[Items from a data source]
◇ ◇ ◇
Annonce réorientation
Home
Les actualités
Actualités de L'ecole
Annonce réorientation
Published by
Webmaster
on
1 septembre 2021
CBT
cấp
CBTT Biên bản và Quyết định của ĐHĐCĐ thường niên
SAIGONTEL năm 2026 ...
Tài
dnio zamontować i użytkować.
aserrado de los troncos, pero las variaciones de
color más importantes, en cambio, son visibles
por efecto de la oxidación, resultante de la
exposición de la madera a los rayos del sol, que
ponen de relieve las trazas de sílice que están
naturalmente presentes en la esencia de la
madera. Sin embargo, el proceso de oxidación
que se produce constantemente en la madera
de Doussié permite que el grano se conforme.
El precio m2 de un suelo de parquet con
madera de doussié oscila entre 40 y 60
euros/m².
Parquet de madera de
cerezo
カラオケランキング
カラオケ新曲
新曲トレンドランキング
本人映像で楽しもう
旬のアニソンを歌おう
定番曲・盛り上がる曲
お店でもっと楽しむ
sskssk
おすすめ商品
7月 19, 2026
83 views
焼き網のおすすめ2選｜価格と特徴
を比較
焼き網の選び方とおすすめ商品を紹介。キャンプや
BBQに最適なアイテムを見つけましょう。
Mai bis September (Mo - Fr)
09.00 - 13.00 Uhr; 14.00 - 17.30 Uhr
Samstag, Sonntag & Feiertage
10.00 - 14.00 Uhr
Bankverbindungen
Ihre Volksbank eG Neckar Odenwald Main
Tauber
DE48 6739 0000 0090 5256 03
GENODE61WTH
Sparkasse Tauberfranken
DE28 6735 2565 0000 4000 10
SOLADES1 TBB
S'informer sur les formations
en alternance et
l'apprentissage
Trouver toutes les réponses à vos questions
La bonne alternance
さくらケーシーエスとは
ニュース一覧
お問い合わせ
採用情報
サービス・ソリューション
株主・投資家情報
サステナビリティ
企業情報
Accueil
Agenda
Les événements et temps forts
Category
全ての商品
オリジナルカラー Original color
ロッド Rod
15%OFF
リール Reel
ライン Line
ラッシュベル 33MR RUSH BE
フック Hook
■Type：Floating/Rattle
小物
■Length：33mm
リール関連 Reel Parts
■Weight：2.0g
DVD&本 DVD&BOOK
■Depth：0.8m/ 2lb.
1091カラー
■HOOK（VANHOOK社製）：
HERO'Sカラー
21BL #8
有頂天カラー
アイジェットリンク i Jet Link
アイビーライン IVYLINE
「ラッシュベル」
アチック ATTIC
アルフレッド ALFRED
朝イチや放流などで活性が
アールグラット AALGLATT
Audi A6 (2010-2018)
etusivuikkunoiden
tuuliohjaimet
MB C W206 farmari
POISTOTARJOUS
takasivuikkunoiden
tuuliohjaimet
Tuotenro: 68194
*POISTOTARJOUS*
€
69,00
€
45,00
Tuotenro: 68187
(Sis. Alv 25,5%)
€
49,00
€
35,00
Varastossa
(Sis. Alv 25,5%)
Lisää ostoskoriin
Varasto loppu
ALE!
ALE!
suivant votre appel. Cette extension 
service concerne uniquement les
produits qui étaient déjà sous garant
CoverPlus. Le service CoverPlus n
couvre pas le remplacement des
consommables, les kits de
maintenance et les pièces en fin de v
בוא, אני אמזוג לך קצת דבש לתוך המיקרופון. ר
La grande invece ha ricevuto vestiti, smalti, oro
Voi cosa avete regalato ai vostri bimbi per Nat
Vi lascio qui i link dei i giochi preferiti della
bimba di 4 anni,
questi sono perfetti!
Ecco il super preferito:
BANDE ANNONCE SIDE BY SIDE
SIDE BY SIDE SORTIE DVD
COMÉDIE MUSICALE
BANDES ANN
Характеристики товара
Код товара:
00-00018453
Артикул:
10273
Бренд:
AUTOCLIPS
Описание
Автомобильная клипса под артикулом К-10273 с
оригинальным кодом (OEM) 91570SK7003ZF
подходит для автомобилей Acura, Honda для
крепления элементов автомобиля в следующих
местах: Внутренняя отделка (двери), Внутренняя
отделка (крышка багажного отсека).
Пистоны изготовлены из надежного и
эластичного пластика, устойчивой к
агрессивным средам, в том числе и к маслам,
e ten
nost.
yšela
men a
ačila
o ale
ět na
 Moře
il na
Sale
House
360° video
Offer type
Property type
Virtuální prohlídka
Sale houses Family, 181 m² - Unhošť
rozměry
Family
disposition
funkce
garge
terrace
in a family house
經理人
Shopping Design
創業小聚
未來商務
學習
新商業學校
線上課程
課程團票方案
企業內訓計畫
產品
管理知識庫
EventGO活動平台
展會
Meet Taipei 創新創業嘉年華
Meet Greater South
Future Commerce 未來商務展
◇ ◇ ◇
■ Goal of the exercise: Give back the entries exactly. Omit none of them.

■ Output:
Annonce réorientation
Home
Les actualités
Actualités de L'ecole
Annonce réorientation
Published by
Webmaster
on
1 septembre 2021
CBT
cấp
CBTT Biên bản và Quyết định của ĐHĐCĐ thường niên
SAIGONTEL năm 2026 ...
Tài
dnio zamontować i użytkować.
aserrado de los troncos, pero las variaciones de
color más importantes, en cambio, son visibles
por efecto de la oxidación, resultante de la
exposición de la madera a los rayos del sol, que
ponen de relieve las trazas de sílice que están
naturalmente presentes en la esencia de la
madera. Sin embargo, el proceso de oxidación
que se produce constantemente en la madera
de Doussié permite que el grano se conforme.
El precio m2 de un suelo de parquet con
madera de doussié oscila entre 40 y 60
euros/m².
Parquet de madera de
cerezo
カラオケランキング
カラオケ新曲
新曲トレンドランキング
本人映像で楽しもう
旬のアニソンを歌おう
定番曲・盛り上がる曲
お店でもっと楽しむ
sskssk
おすすめ商品
7月 19, 2026
83 views
焼き網のおすすめ2選｜価格と特徴
を比較
焼き網の選び方とおすすめ商品を紹介。キャンプや
BBQに最適なアイテムを見つけましょう。
Mai bis September (Mo - Fr)
09.00 - 13.00 Uhr; 14.00 - 17.30 Uhr
Samstag, Sonntag & Feiertage
10.00 - 14.00 Uhr
Bankverbindungen
Ihre Volksbank eG Neckar Odenwald Main
Tauber
DE48 6739 0000 0090 5256 03
GENODE61WTH
Sparkasse Tauberfranken
DE28 6735 2565 0000 4000 10
SOLADES1 TBB
S'informer sur les formations
en alternance et
l'apprentissage
Trouver toutes les réponses à vos questions
La bonne alternance
さくらケーシーエスとは
ニュース一覧
お問い合わせ
採用情報
サービス・ソリューション
株主・投資家情報
サステナビリティ
企業情報
Accueil
Agenda
Les événements et temps forts
Category
全ての商品
オリジナルカラー Original color
ロッド Rod
15%OFF
リール Reel
ライン Line
ラッシュベル 33MR RUSH BE
フック Hook
■Type：Floating/Rattle
小物
■Length：33mm
リール関連 Reel Parts
■Weight：2.0g
DVD&本 DVD&BOOK
■Depth：0.8m/ 2lb.
1091カラー
■HOOK（VANHOOK社製）：
HERO'Sカラー
21BL #8
有頂天カラー
アイジェットリンク i Jet Link
アイビーライン IVYLINE
「ラッシュベル」
アチック ATTIC
アルフレッド ALFRED
朝イチや放流などで活性が
アールグラット AALGLATT
Audi A6 (2010-2018)
etusivuikkunoiden
tuuliohjaimet
MB C W206 farmari
POISTOTARJOUS
takasivuikkunoiden
tuuliohjaimet
Tuotenro: 68194
*POISTOTARJOUS*
€
69,00
€
45,00
Tuotenro: 68187
(Sis. Alv 25,5%)
€
49,00
€
35,00
Varastossa
(Sis. Alv 25,5%)
Lisää ostoskoriin
Varasto loppu
ALE!
ALE!
suivant votre appel. Cette extension 
service concerne uniquement les
produits qui étaient déjà sous garant
CoverPlus. Le service CoverPlus n
couvre pas le remplacement des
consommables, les kits de
maintenance et les pièces en fin de v
בוא, אני אמזוג לך קצת דבש לתוך המיקרופון. ר
La grande invece ha ricevuto vestiti, smalti, oro
Voi cosa avete regalato ai vostri bimbi per Nat
Vi lascio qui i link dei i giochi preferiti della
bimba di 4 anni,
questi sono perfetti!
Ecco il super preferito:
BANDE ANNONCE SIDE BY SIDE
SIDE BY SIDE SORTIE DVD
COMÉDIE MUSICALE
BANDES ANN
Характеристики товара
Код товара:
00-00018453
Артикул:
10273
Бренд:
AUTOCLIPS
Описание
Автомобильная клипса под артикулом К-10273 с
оригинальным кодом (OEM) 91570SK7003ZF
подходит для автомобилей Acura, Honda для
крепления элементов автомобиля в следующих
местах: Внутренняя отделка (двери), Внутренняя
отделка (крышка багажного отсека).
Пистоны изготовлены из надежного и
эластичного пластика, устойчивой к
агрессивным средам, в том числе и к маслам,
e ten
nost.
yšela
men a
ačila
o ale
ět na
 Moře
il na
Sale
House
360° video
Offer type
Property type
Virtuální prohlídka
Sale houses Family, 181 m² - Unhošť
rozměry
Family
disposition
funkce
garge
terrace
in a family house
經理人
Shopping Design
創業小聚
未來商務
學習
新商業學校
線上課程
課程團票方案
企業內訓計畫
產品
管理知識庫
EventGO活動平台
展會
Meet Taipei 創新創業嘉年華
Meet Greater South
Future Commerce 未來商務展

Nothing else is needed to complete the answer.